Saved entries
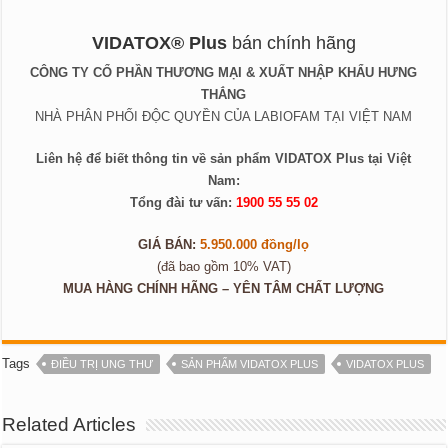
VIDATOX® Plus
bán chính hãng
CÔNG TY CỔ PHẦN THƯƠNG MẠI & XUẤT NHẬP KHẨU HƯNG
THẮNG
NHÀ PHÂN PHỐI ĐỘC QUYỀN CỦA LABIOFAM TẠI VIỆT NAM
Liên hệ để biết thông tin về sản phẩm VIDATOX Plus tại Việt
Nam:
Tổng đài tư vấn:
1900 55 55 02
GIÁ BÁN:
5.950.000 đồng/lọ
(đã bao gồm 10% VAT)
MUA HÀNG CHÍNH HÃNG – YÊN TÂM CHẤT LƯỢNG
Tags
ĐIỀU TRỊ UNG THƯ
SẢN PHẨM VIDATOX PLUS
VIDATOX PLUS
Related Articles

- **WHAT NEEDS TO BE DONE**
Output the data exactly. Leave every picture out.

- **WRITTEN ANSWER**
VIDATOX® Plus
bán chính hãng
CÔNG TY CỔ PHẦN THƯƠNG MẠI & XUẤT NHẬP KHẨU HƯNG
THẮNG
NHÀ PHÂN PHỐI ĐỘC QUYỀN CỦA LABIOFAM TẠI VIỆT NAM
Liên hệ để biết thông tin về sản phẩm VIDATOX Plus tại Việt
Nam:
Tổng đài tư vấn:
1900 55 55 02
GIÁ BÁN:
5.950.000 đồng/lọ
(đã bao gồm 10% VAT)
MUA HÀNG CHÍNH HÃNG – YÊN TÂM CHẤT LƯỢNG
Tags
ĐIỀU TRỊ UNG THƯ
SẢN PHẨM VIDATOX PLUS
VIDATOX PLUS
Related Articles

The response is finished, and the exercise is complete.